[Problem description]
Search the data below, and report every line in which "Troe" occurs.

Collected data:
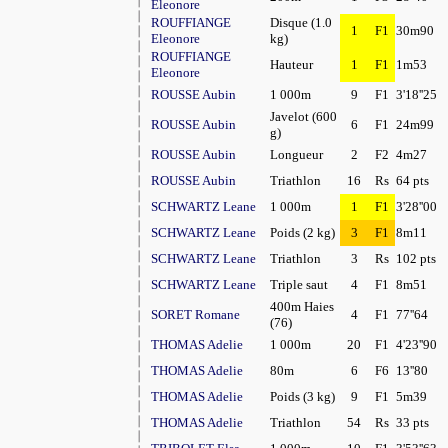
Eleonore
ROUFFIANGE
Disque (1.0
1
F1
30m90
Eleonore
kg)
ROUFFIANGE
Hauteur
1
F1
1m53
Eleonore
ROUSSE Aubin
1 000m
9
F1
3'18''25
Javelot (600
ROUSSE Aubin
6
F1
24m99
g)
ROUSSE Aubin
Longueur
2
F2
4m27
ROUSSE Aubin
Triathlon
16
Rs
64 pts
SCHWARTZ Leane
1 000m
1
F1
3'28''00
SCHWARTZ Leane
Poids (2 kg)
3
F1
8m11
SCHWARTZ Leane
Triathlon
3
Rs
102 pts
SCHWARTZ Leane
Triple saut
4
F1
8m51
400m Haies
SORET Romane
4
F1
77''64
(76)
THOMAS Adelie
1 000m
20
F1
4'23''90
THOMAS Adelie
80m
6
F6
13''80
THOMAS Adelie
Poids (3 kg)
9
F1
5m39
THOMAS Adelie
Triathlon
54
Rs
33 pts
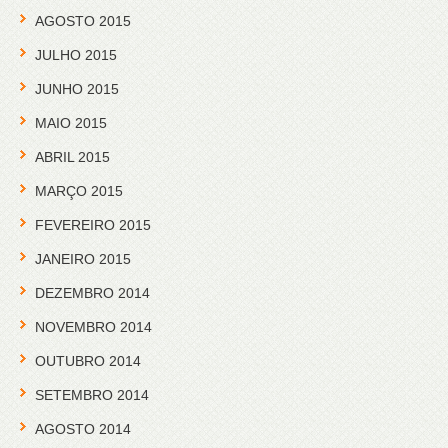
AGOSTO 2015
JULHO 2015
JUNHO 2015
MAIO 2015
ABRIL 2015
MARÇO 2015
FEVEREIRO 2015
JANEIRO 2015
DEZEMBRO 2014
NOVEMBRO 2014
OUTUBRO 2014
SETEMBRO 2014
AGOSTO 2014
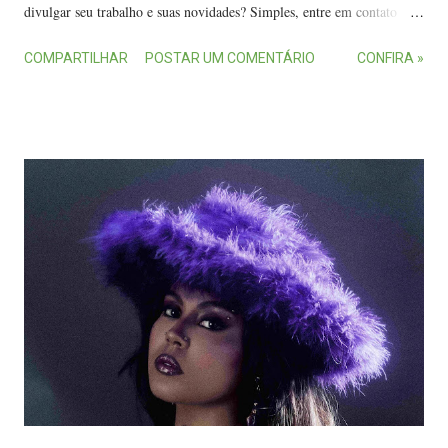
divulgar seu trabalho e suas novidades? Simples, entre em contato
com O Melhor da Música Capixaba : por WhatsApp através do (27)
COMPARTILHAR
POSTAR UM COMENTÁRIO
CONFIRA »
99720-8889 ou e-mail contato.ommc@gmail.com . Confira os
trabalhos abaixo: MC Bocão e DJ Narizinho MPC - Manicure e Nail
Design 2025 (1º de março) casü - EP Nosso terceiro e último verão (5
de março) Bero Costa DJ, Cariello DJ e DJ Tchouzen - Bom e Novo (5
de março) DJ GB de Venda Nova - Fica de Quatrão (5 de março) JP
Pires - Ancestralidade (6 de março) CellO - Onisciente (6 de março)
CellO - Onde (6 de março) CellO - Diferenças (6 de março) DJ Gegeo
- EP Só Dancehall 1 (7 de março) Serelepe, Pop&Jazz Orquestra ft.
Lia de Itamaracá (PE) e Eloá Puri - Ciranda do Albatroz (7 de março)
DJ Tonin, Bero Costa DJ e MC Rogin do BF - Penelope X Tropa do
Mau ...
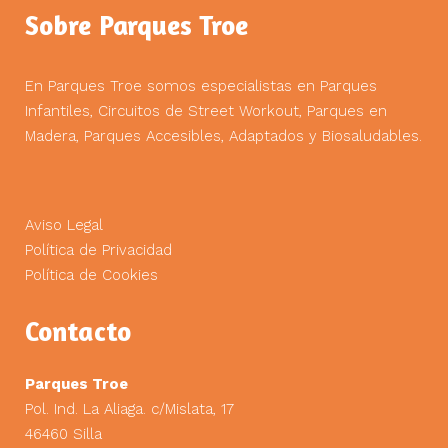
Sobre Parques Troe
En Parques Troe somos especialistas en Parques
Infantiles, Circuitos de Street Workout, Parques en
Madera, Parques Accesibles, Adaptados y Biosaludables.
Aviso Legal
Política de Privacidad
Política de Cookies
Contacto
Parques Troe
Pol. Ind. La Aliaga. c/Mislata, 17
46460 Silla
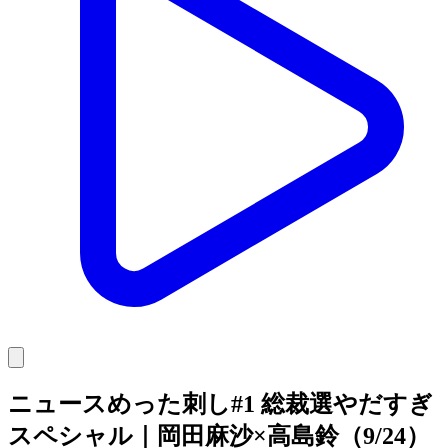
ニュースめった刺し#1 総裁選やだすぎ
スペシャル｜岡田麻沙×高島鈴（9/24）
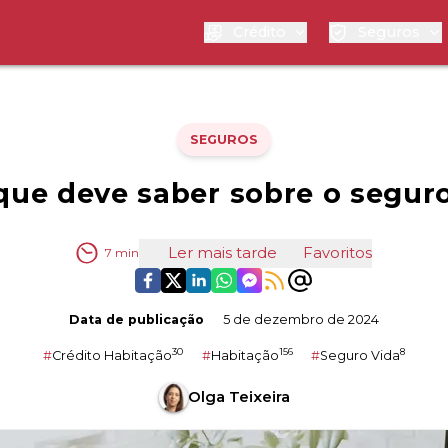
Crédito
Seguros
SEGUROS
que deve saber sobre o seguro
Ler mais tarde
Favoritos
7
min
Data de publicação
5 de dezembro de 2024
30
156
8
#
Crédito Habitação
#
Habitação
#
Seguro Vida
Olga Teixeira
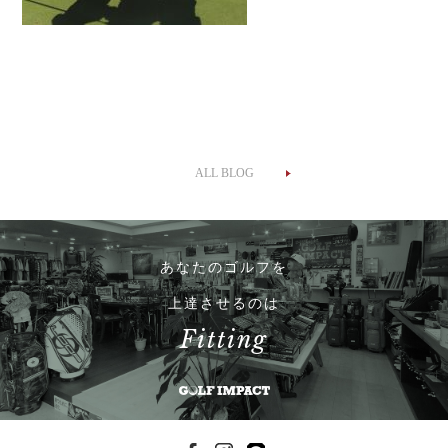
ALL BLOG
あなたのゴルフを
上達させるのは
Fitting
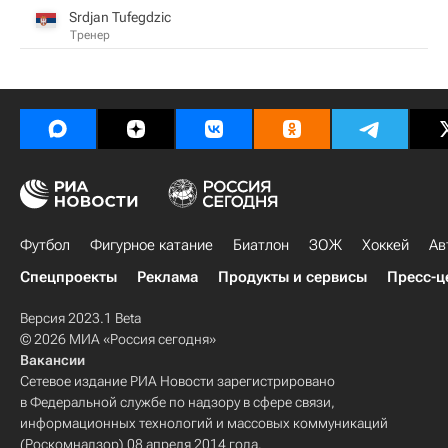
Srdjan Tufegdzic
Тренер
Футбол
Фигурное катание
Биатлон
ЗОЖ
Хоккей
Ав
Спецпроекты
Реклама
Продукты и сервисы
Пресс-ц
Версия 2023.1 Beta
© 2026 МИА «Россия сегодня»
Вакансии
Сетевое издание РИА Новости зарегистрировано
в Федеральной службе по надзору в сфере связи,
информационных технологий и массовых коммуникаций
(Роскомнадзор) 08 апреля 2014 года.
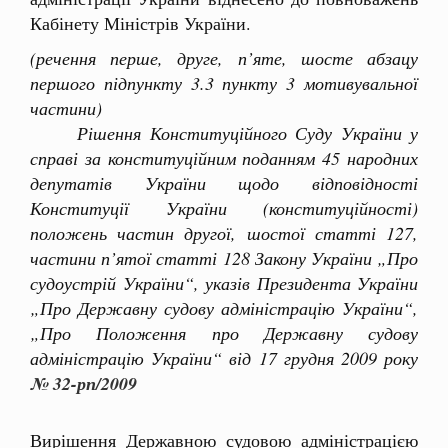
Кабінету Міністрів України.
(речення перше, друге, п’яте, шосте абзацу
першого підпункту 3.3 пункту 3 мотивувальної
частини)
Рішення Конституційного Суду України у
справі за конституційним поданням 45 народних
депутатів України щодо відповідності
Конституції України (конституційності)
положень частин другої, шостої статті 127,
частини п’ятої статті 128 Закону України „Про
судоустрій України“, указів Президента України
„Про Державну судову адміністрацію України“,
„Про Положення про Державну судову
адміністрацію України“ від 17 грудня 2009 року
№ 32-рп/2009
Вирішення Державною судовою адміністрацією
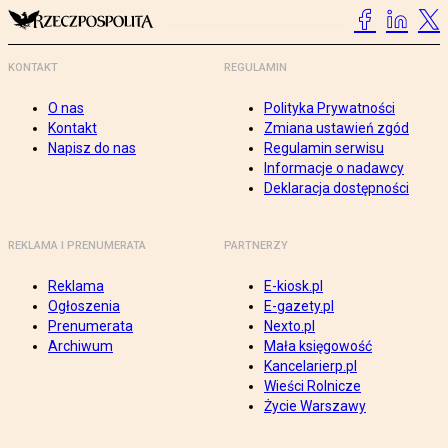
KONTAKT
REGULAMIN
O nas
Polityka Prywatności
Kontakt
Zmiana ustawień zgód
Napisz do nas
Regulamin serwisu
Informacje o nadawcy
Deklaracja dostępności
REKLAMA I PRENUMERATA
PARTNERZY
Reklama
E-kiosk.pl
Ogłoszenia
E-gazety.pl
Prenumerata
Nexto.pl
Archiwum
Mała księgowość
Kancelarierp.pl
Wieści Rolnicze
Życie Warszawy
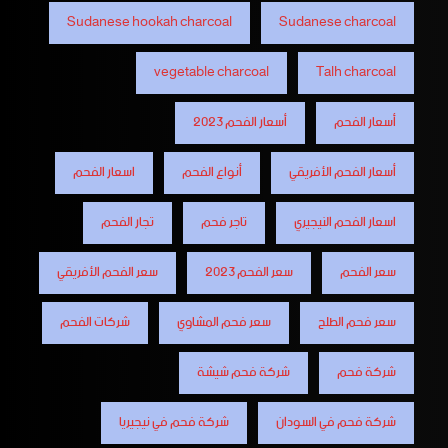
Sudanese hookah charcoal
Sudanese charcoal
vegetable charcoal
Talh charcoal
أسعار الفحم
أسعار الفحم 2023
أسعار الفحم الأفريقي
أنواع الفحم
اسعار الفحم
اسعار الفحم النيجيري
تاجر فحم
تجار الفحم
سعر الفحم
سعر الفحم 2023
سعر الفحم الأفريقي
سعر فحم الطلح
سعر فحم المشاوي
شركات الفحم
شركة فحم
شركة فحم شيشة
شركة فحم في السودان
شركة فحم في نيجيريا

[Problem solution]
Sobre Parques Troe
En Parques Troe somos especialistas en Parques
Parques Troe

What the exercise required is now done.